I slam the breaks harshly. I can feel the blood rushing into my face. I grip the steering wheel tightly and face mom. “Do you really want to go back to there again?”
“I don’t know when or where you go off thinking that it’s an option,” she says crying, of course.
“I don’t want to talk about it all. I want it all to just go away.” I push the accelerator down to awaken the car again.
“It’s not going away, son. That’s the worst thing about the past. It’s always there when you wake up the next morning.”
“Well, let me pretend that everything that’s happening is just a dream. That Karen’s a dream. That moving out is a dream. That this conversation is all a dream.”
“You know you can’t do that. You’ve got to grow up.”

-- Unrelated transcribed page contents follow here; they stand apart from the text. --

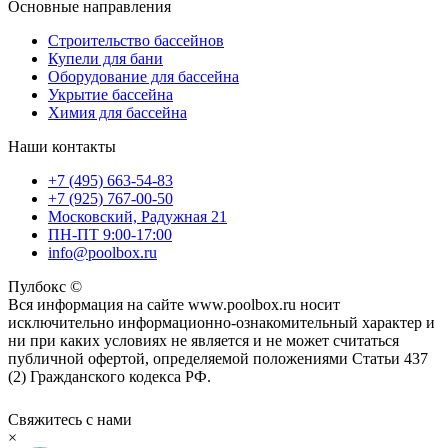
Основные направления
Строительство бассейнов
Купели для бани
Оборудование для бассейна
Укрытие бассейна
Химия для бассейна
Наши контакты
+7 (495) 663-54-83
+7 (925) 767-00-50
Московский, Радужная 21
ПН-ПТ 9:00-17:00
info@poolbox.ru
Пулбокс ©
Вся информация на сайте www.poolbox.ru носит
исключительно информационно-ознакомительный характер и
ни при каких условиях не является и не может считаться
публичной офертой, определяемой положениями Статьи 437
(2) Гражданского кодекса РФ.
Свяжитесь с нами
×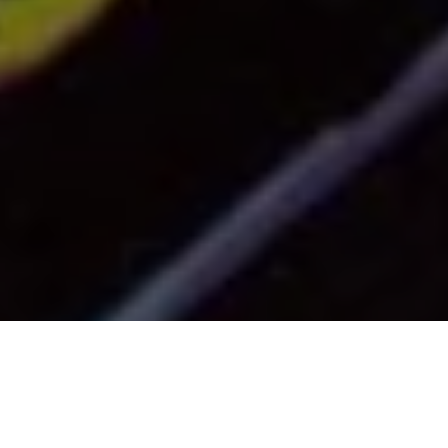
PARTAGER
TWEETER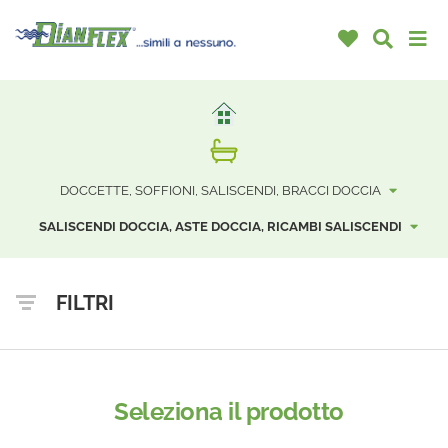
DOCCETTE, SOFFIONI, SALISCENDI, BRACCI DOCCIA
SALISCENDI DOCCIA, ASTE DOCCIA, RICAMBI SALISCENDI
FILTRI
Seleziona il prodotto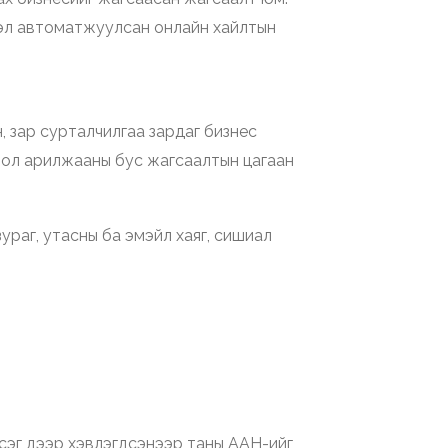
вэл автоматжуулсан онлайн хайлтын
, зар сурталчилгаа зардаг бизнес
 бол арилжааны бус жагсаалтын цагаан
зураг, утасны ба эмэйл хаяг, сишиал
эсэг дээр хэвлэгдсэнээр таны ААН-ийг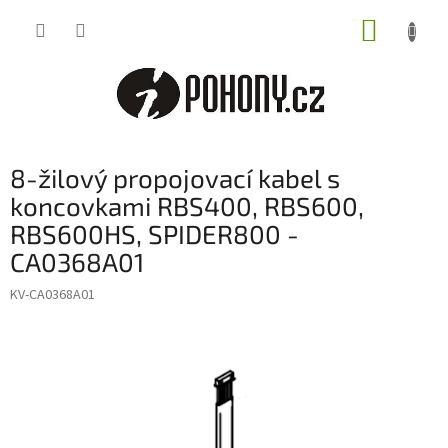
Přejít
NÁKUP
na
obsah
KOŠÍK
8-žilový propojovací kabel s
koncovkami RBS400, RBS600,
RBS600HS, SPIDER800 -
CA0368A01
KV-CA0368A01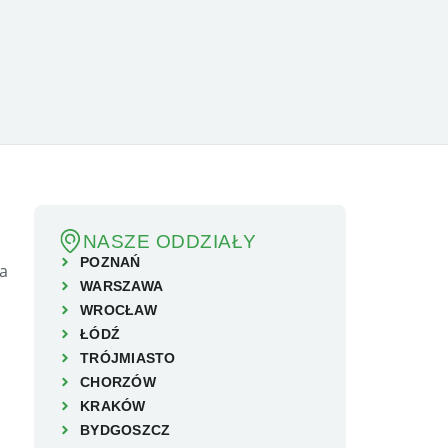
NASZE ODDZIAŁY
POZNAŃ
WARSZAWA
WROCŁAW
ŁÓDŹ
TRÓJMIASTO
CHORZÓW
KRAKÓW
BYDGOSZCZ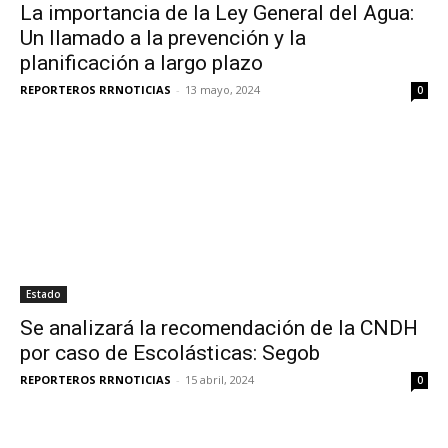
La importancia de la Ley General del Agua:
Un llamado a la prevención y la
planificación a largo plazo
REPORTEROS RRNOTICIAS
-
13 mayo, 2024
0
Estado
Se analizará la recomendación de la CNDH
por caso de Escolásticas: Segob
REPORTEROS RRNOTICIAS
-
15 abril, 2024
0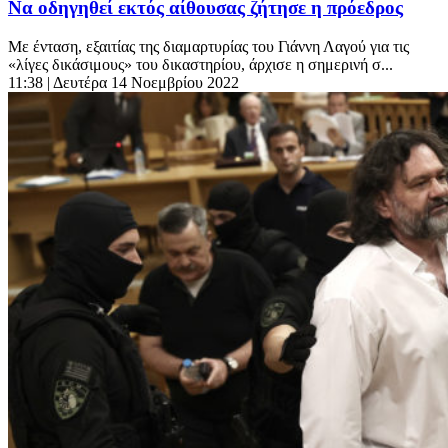
Να οδηγηθεί εκτός αίθουσας ζήτησε η πρόεδρος
Με ένταση, εξαιτίας της διαμαρτυρίας του Γιάννη Λαγού για τις
«λίγες δικάσιμους» του δικαστηρίου, άρχισε η σημερινή σ...
11:38
| Δευτέρα 14 Νοεμβρίου 2022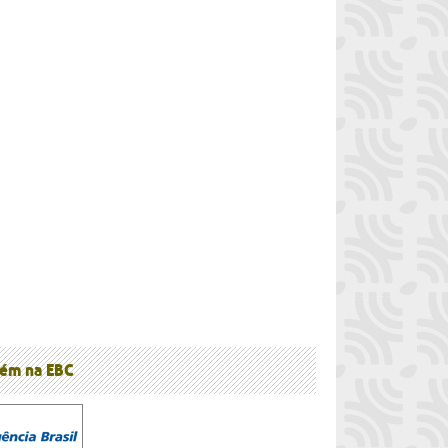
à
ém na EBC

“I’m trying to do just that. I’m trying to grow up like you’ve been telling me my whole life. I’ve moved out the house. I’m living with my girlfriend. I’m a manager at my job. I pay my own bills. What more do you want from me?!” I was shouting. I was spitting. I was red in the face and I never saw it coming. I was in the wrong lane shouting at my crying mother in our little Honda. We didn’t stand a chance against the brand new Ford pick up that plowed right into us.
The first thing you hear in a wreck is the crash of the car. The second is your own bones. I heard a bone in my forearm crack as I tried to protect myself from the air bags. I heard something in my back crack as I flung back into my seat. The third thing you hear is your screams and the others in the vehicle. Mom is screaming “Jesus Christ. Jesus Christ. Jesus Christ.” I can’t hear my scream. I only hear a high shrill and feel my mouth stretch out wide. Finally, when it all stops you hear the other driver. I can see through the cracked windshield a big, bald man stick his head out of the truck I plowed into. I vaguely pick up his angry spits of “ass hat”, “brand new truck”, and “dammed teenagers not givin’ two shits”.
My body tingles with adrenal. I feel it run from my feet up to my fingers, which are still gripping tightly on the wheel. My whole body moves with my pulse. I breathe in quick, heavy breaths to calm down. Mom is in the same state, her mouth open and her body shaking. Her face is covered with blood and tears. Her nose must of hit the dashboard. She immediately turns to me.
“Oh, God. Matthew.” She’ll probably curse me out. She’ll probably furrow her brow and tell me to grow up yet again. “Are you okay? Do you have anything broken?” She can barely get it out in her now raspy voice.
“I think I hurt my arm.” I try to pick it up, but the sharp pain that runs up my arm tells me not to.
“I think I did too.” She says not focused on me. She’s trying to pull her arm out of something.
I look down and see her attempt to pull out her left arm. It’s most definitely broken because of where it ended up. It’s in between the airbag and my chest. She had done what every mother does and has done for years. While driving with something fragile, she would reach over and attempt to protect it, as if her arm could hold back its ultimate demise.